Of course, some people will insist that winning is not the most important goal of Summer League basketball -- and indeed, the Sixers have been pushing a narrative of using this Vegas run primarily as an opportunity for player development. On this I loudly and obnoxiously call bullshit; anyone who thinks winning isn't important in Summer League clearly wasn't outside (or inside, as it were) for the Orlando Sixers' 2014 championship run, certainly one of the fondest memories from all Philadelphia sports of the past decade. People who scoff at Summer League mattering turn me into Ben Affleck in Boiler Room. Ben Simmons can focus on skill development in the offseason, Paul Reed's number one goal is to win the motherfucking chip. As it should be.
Now, there's nothing I want to care about more right now than the Sixers. Last postseason is absolutely still raw, and even though I've actually been generally in favor of most of Daryl's offseason moves so far, shit's not getting any more cooked until Melbourne's finest 6'11" point guard-not-point guard is officially playing for a team outside the Wawa radius. Plus, the Forever .500 Phillies have somehow won eight in a row to move to six games over -- as long as I can avoid thinking too much about what that likely implies for the next six games, that seems like it should be plenty excitement to tide me over until Ben is gonezo.

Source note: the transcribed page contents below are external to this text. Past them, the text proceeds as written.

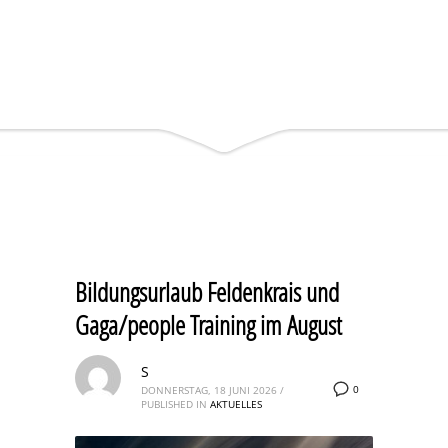
Bildungsurlaub Feldenkrais und
Gaga/people Training im August
S
0
DONNERSTAG, 18 JUNI 2026
/
PUBLISHED IN
AKTUELLES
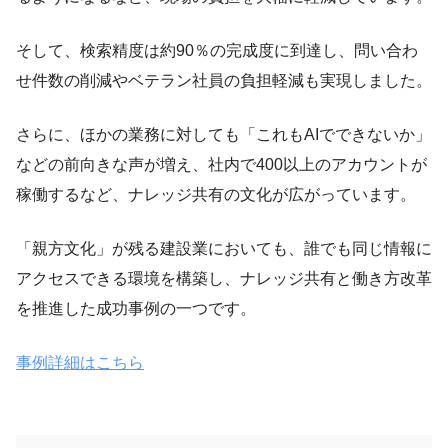
そして、検索精度は約90％の完成度に到達し、問い合わ
せ件数の削減やベテラン社員の負担軽減も実現しました。
さらに、ほかの業務に対しても「これもAIでできないか」
などの前向きな声が増え、社内で400以上のアカウントが
稼働するなど、ナレッジ共有の文化が広がっています。
「親方文化」が残る建設業においても、誰でも同じ情報に
アクセスできる環境を構築し、ナレッジ共有と働き方改革
を推進した成功事例の一つです。
事例詳細はこちら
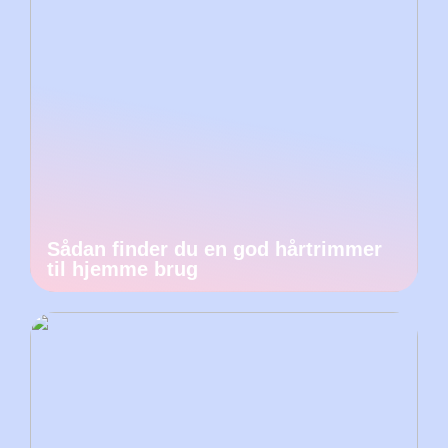
Sådan finder du en god hårtrimmer
til hjemme brug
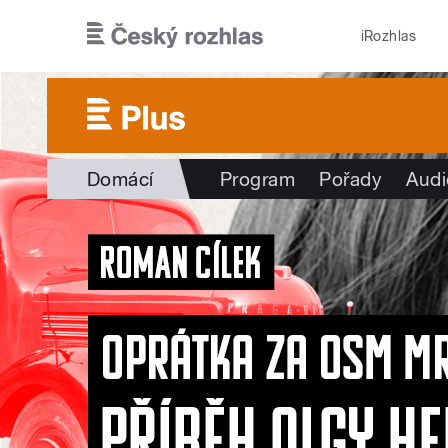
Přejít k hlavnímu obsahu
iRozhlas
Domácí
Program
Pořady
Audi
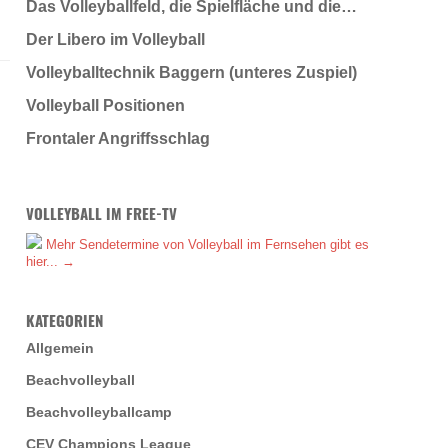
Das Volleyballfeld, die Spielfläche und die…
Der Libero im Volleyball
Volleyballtechnik Baggern (unteres Zuspiel)
Volleyball Positionen
Frontaler Angriffsschlag
VOLLEYBALL IM FREE-TV
Mehr Sendetermine von Volleyball im Fernsehen gibt es
hier... →
KATEGORIEN
Allgemein
Beachvolleyball
Beachvolleyballcamp
CEV Champions League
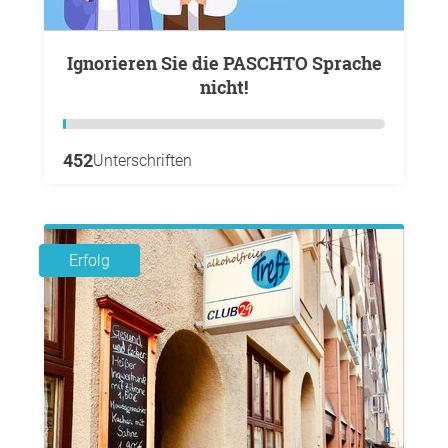
Ignorieren Sie die PASCHTO Sprache
nicht!
452
Unterschriften
Erfolg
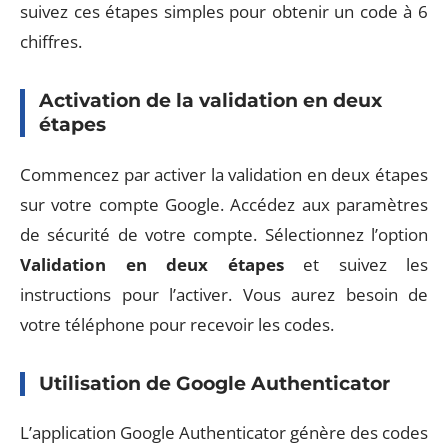
suivez ces étapes simples pour obtenir un code à 6
chiffres.
Activation de la validation en deux
étapes
Commencez par activer la validation en deux étapes
sur votre compte Google. Accédez aux paramètres
de sécurité de votre compte. Sélectionnez l’option
Validation en deux étapes
et suivez les
instructions pour l’activer. Vous aurez besoin de
votre téléphone pour recevoir les codes.
Utilisation de Google Authenticator
L’application Google Authenticator génère des codes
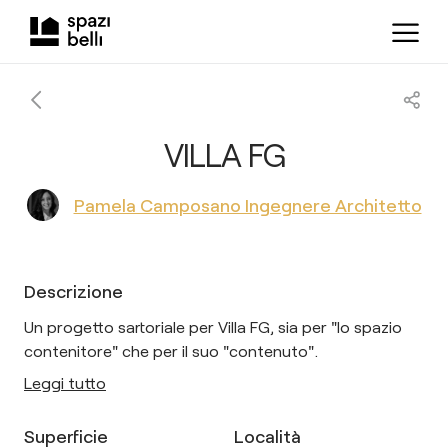
VILLA FG
Pamela Camposano Ingegnere Architetto
Descrizione
Un progetto sartoriale per Villa FG, sia per "lo spazio
contenitore" che per il suo "contenuto".
Leggi tutto
Superficie
Località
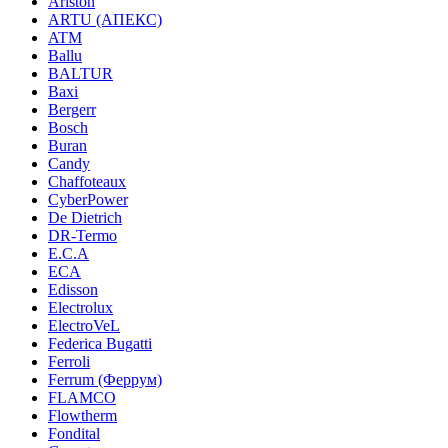
Ariston
ARTU (АПЕКС)
ATM
Ballu
BALTUR
Baxi
Bergerr
Bosch
Buran
Candy
Chaffoteaux
CyberPower
De Dietrich
DR-Termo
E.C.A
ECA
Edisson
Electrolux
ElectroVeL
Federica Bugatti
Ferroli
Ferrum (Феррум)
FLAMCO
Flowtherm
Fondital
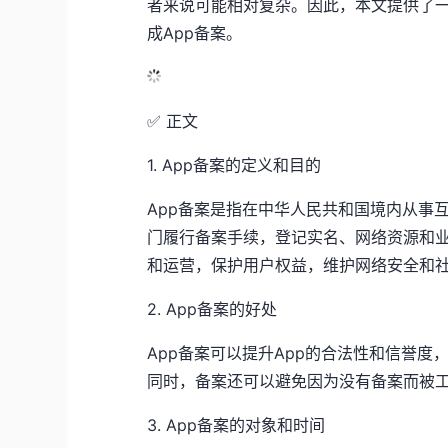
者来说可能相对复杂。因此，本文提供了
成App备案。
✅ 正文
1. App备案的定义和目的
App备案是指在中华人民共和国境内从事
门履行备案手续，登记实名、网络资源和
和运营，保护用户权益，维护网络安全和社
2. App备案的好处
App备案可以提升App的合法性和信誉度
同时，备案还可以避免因为没有备案而被
3. App备案的对象和时间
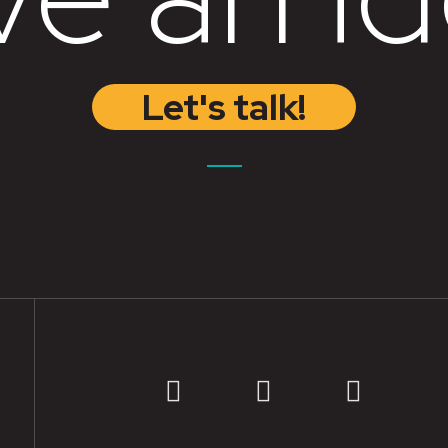
Let's talk!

But really, this isn't the Big League Sixers. Obviously that's true in a literal roster sense; only one guy from this time was a consequential part of last year's regular season roster, only another 2-3 are likely to be next season. But it's also true in a larger identity sense: Whether Joel Embiid, Tobias Harris, or of course The Other Guy, nothing defines our Autumn to Spring Sixers quite like the hesitation to shoot from distance. But this squad is absolutely fearless in that respect -- Tyrese Maxey in particular appears to be applying to fill in the role of Kyle Lowry now on the Sixers himself with his pull-up bombing, and Isaiah Joe doesn't seem particularly bothered by how many threes he makes as long as he gets to double digits in attempts. Even our bigs shoot: Paul Reed, Filip Petrusev and Braxton Key combined to go 1-4 from deep, but they all took at least one. If nothing else, this is not a team that's gonna get caught looking at strike three; they're going down swinging, dammit.
So fine. I will open my heart to the Too Good For Summer League Sixers. They seem worth it, and COVID variants may be pushing me inside and in front of my television 24 hours a day soon enough anyway. I have nothing to lose except my soul and my sanity.